My understanding is that jacks can be very reclusive without any dither fish indicating that it is safe to be out and about. Maybe 3 or 4 giant danios would fit the bill. Another suggestion is rainbowfish.


----------



## DerpyKoala (Dec 2, 2014)

mambee said:


> My understanding is that jacks can be very reclusive without any dither fish indicating that it is safe to be out and about. Maybe 3 or 4 giant danios would fit the bill. Another suggestion is rainbowfish.


He seems pretty active, but I was thinking of putting my loaches or pleco in.


----------



## DerpyKoala (Dec 2, 2014)

As it sits tonight-
DIY LEDs

















Background and more rocks-


----------



## JellyRaven (Nov 17, 2014)

It's so nice, not sure how good it looks with the dark background though, it was cool when the vine stood out, but it still looks really nice and clean and a lot of cool spots for the fish to swim in and out of.


----------



## dsiple3 (Mar 4, 2014)

I like the look of your tank here. The only change I would attempt at this time is painting the intake Black to blend in more to the black BG. Also, maybe move the heater horizontally behind the rocks to hide it as well.

As far as the fish you have, I love the look of them, but I am more of a novice on SA/CA cichlids myself. I would ask and listen to what the people who have long term experience with them in the respective geographic forum.

Good luck with your tank, you've done good.


----------



## DerpyKoala (Dec 2, 2014)

dsiple3 said:


> I like the look of your tank here. The only change I would attempt at this time is painting the intake Black to blend in more to the black BG. Also, maybe move the heater horizontally behind the rocks to hide it as well.
> 
> As far as the fish you have, I love the look of them, but I am more of a novice on SA/CA cichlids myself. I would ask and listen to what the people who have long term experience with them in the respective geographic forum.
> 
> Good luck with your tank, you've done good.
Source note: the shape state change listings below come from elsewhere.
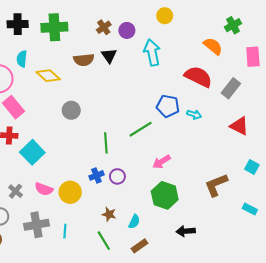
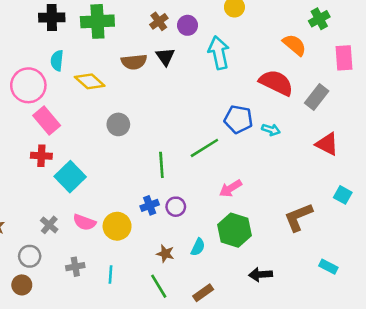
cyan rectangle: (250, 209) -> (328, 267), moved
cyan semicircle: (134, 222) -> (198, 247), moved
gray cross: (37, 225) -> (75, 267), size x0.6

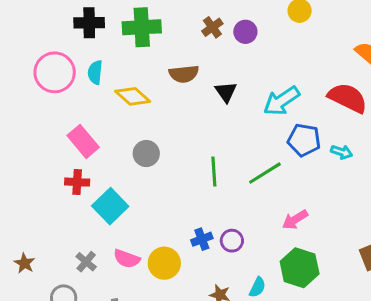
cyan arrow: (219, 53) -> (281, 101), moved, turned -112
black triangle: (165, 57) -> (226, 92), moved
pink circle: (28, 85) -> (55, 72), moved
gray circle: (118, 124) -> (146, 154), moved
green line: (161, 165) -> (214, 172), moved

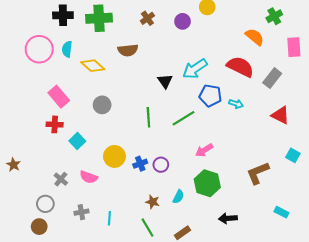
purple circle: (245, 32) -> (183, 21), moved
black triangle: (226, 92) -> (165, 81), moved
cyan square: (110, 206) -> (77, 141), size x0.7
brown star: (25, 263) -> (13, 165), moved
yellow circle: (164, 263) -> (114, 156), moved

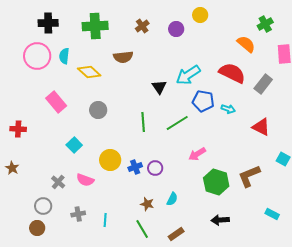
black cross: (63, 15) -> (48, 23), moved
red triangle: (280, 115) -> (261, 127), moved
red cross: (55, 124) -> (18, 129), moved
green hexagon: (207, 183) -> (216, 182), moved

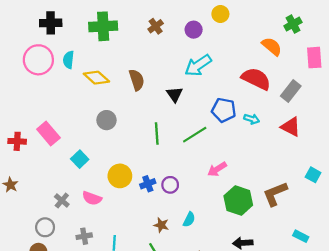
brown semicircle: (123, 57) -> (137, 80), moved, turned -102
cyan arrow: (188, 75) -> (198, 65), moved
pink rectangle: (56, 102) -> (48, 133), moved
red triangle: (261, 127) -> (291, 127), moved

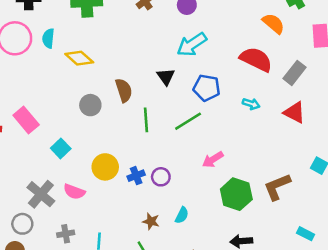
brown semicircle: (137, 80) -> (124, 90), moved
blue pentagon: (224, 110) -> (207, 88), moved
gray cross: (62, 200) -> (41, 194), size x1.6

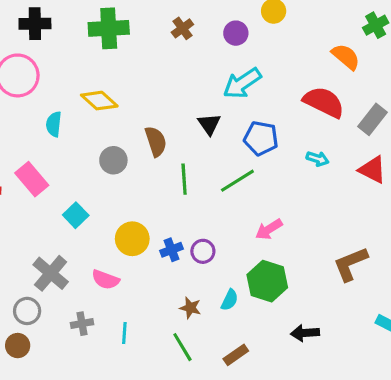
cyan semicircle: (48, 38) -> (54, 124), moved
pink semicircle: (74, 192) -> (106, 280), moved
green hexagon: (236, 194) -> (267, 281), moved

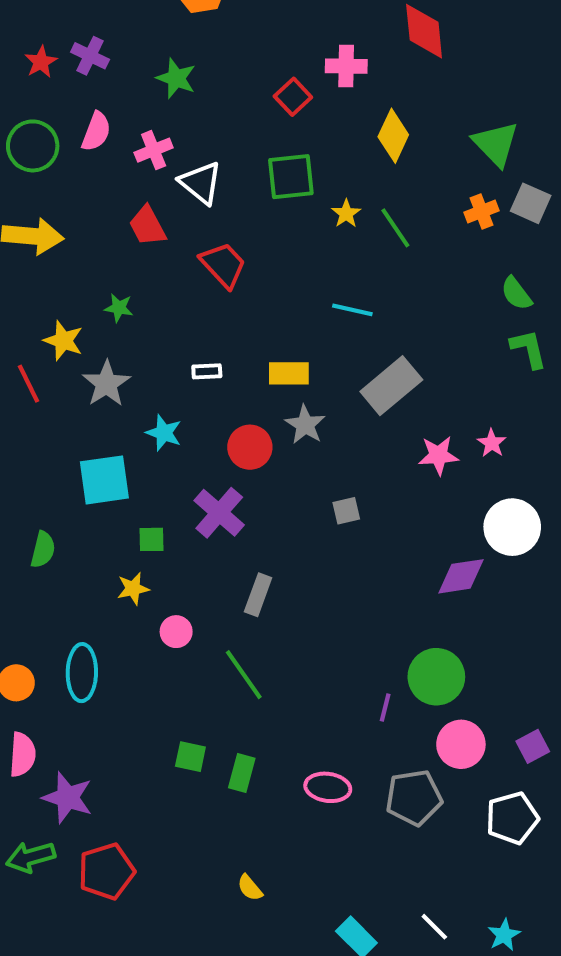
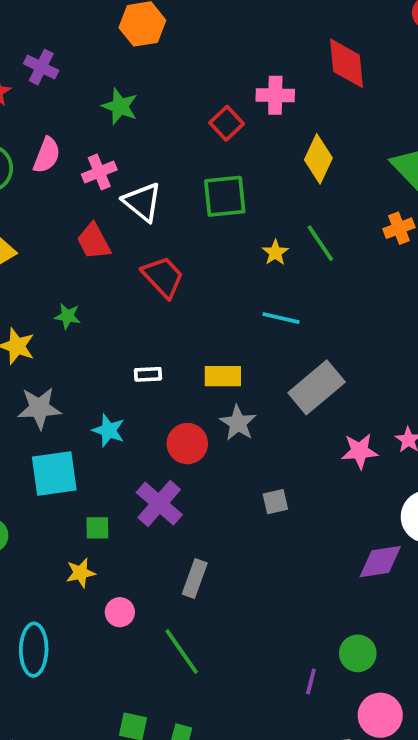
purple cross: (90, 56) -> (41, 67), moved
yellow star: (346, 214) -> (275, 253), moved
gray star: (106, 384) -> (39, 408), moved, turned 30
green circle: (436, 677) -> (358, 653), size x0.7

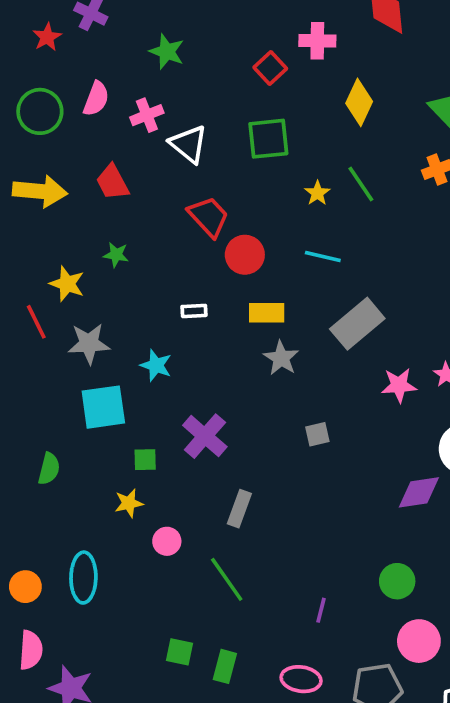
red trapezoid: (94, 241) -> (112, 182), moved
red circle: (187, 444) -> (245, 255), moved
purple line: (311, 681) -> (321, 610), moved

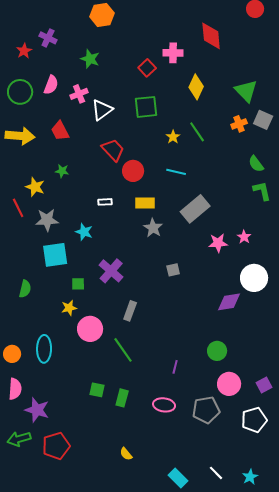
white triangle: (189, 144) -> (102, 110), turned 45
pink circle: (167, 541) -> (90, 329), size x1.6

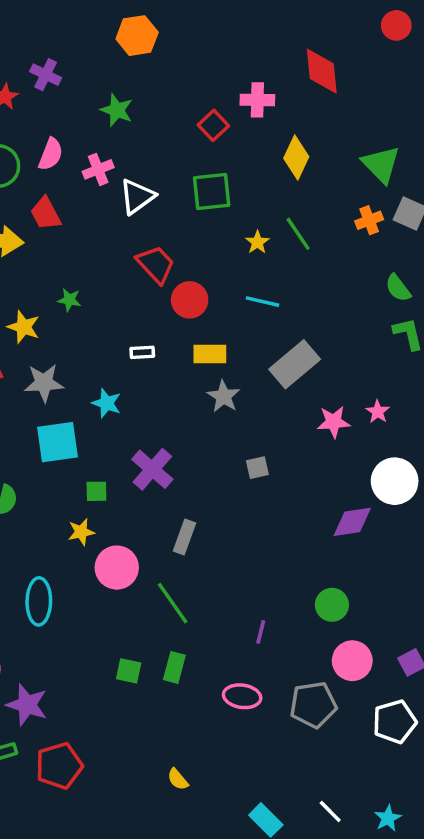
red trapezoid: (60, 131) -> (46, 213), moved
green rectangle: (122, 398) -> (174, 667), moved

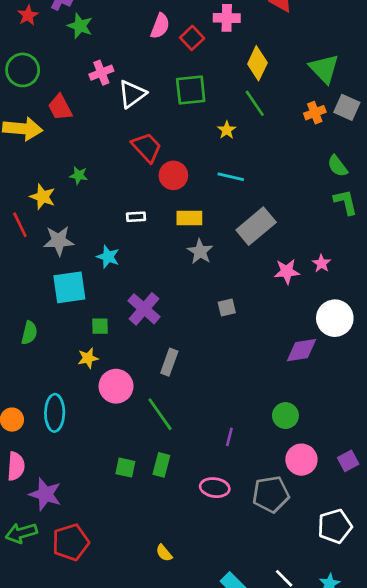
green star: (117, 110) -> (80, 26), moved
pink semicircle: (51, 154) -> (160, 26), moved
green line: (298, 234) -> (255, 103), moved
white pentagon: (395, 722) -> (335, 526), moved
What do people use to paint things inside of their aquarium?


----------



## dsiple3 (Mar 4, 2014)

Krylon fusion.

Best way I have used it is to lightly sand the item (after dry of course). Paint it with 3 coats. Let dry/cure for time listed on can +1 day.


----------



## smiley111 (Jan 31, 2013)

I wouldve went with a dif fish but the scape and diy lights are nice


----------



## ohmieryerye (Feb 1, 2014)

looks good, I personally prefer more rocks, and smaller rocks. gives it a 'cavey' look and less of a 'swim-through' feel. where did you find those led strips? I've been looking at a similar lighting setup for my new 120.


----------



## DerpyKoala (Dec 2, 2014)

ohmieryerye said:


> looks good, I personally prefer more rocks, and smaller rocks. gives it a 'cavey' look and less of a 'swim-through' feel. where did you find those led strips? I've been looking at a similar lighting setup for my new 120.


Thanks,

I've been considering going out rock-finding again to add some smaller rocks. I think my JD would like them until he gets a little bigger.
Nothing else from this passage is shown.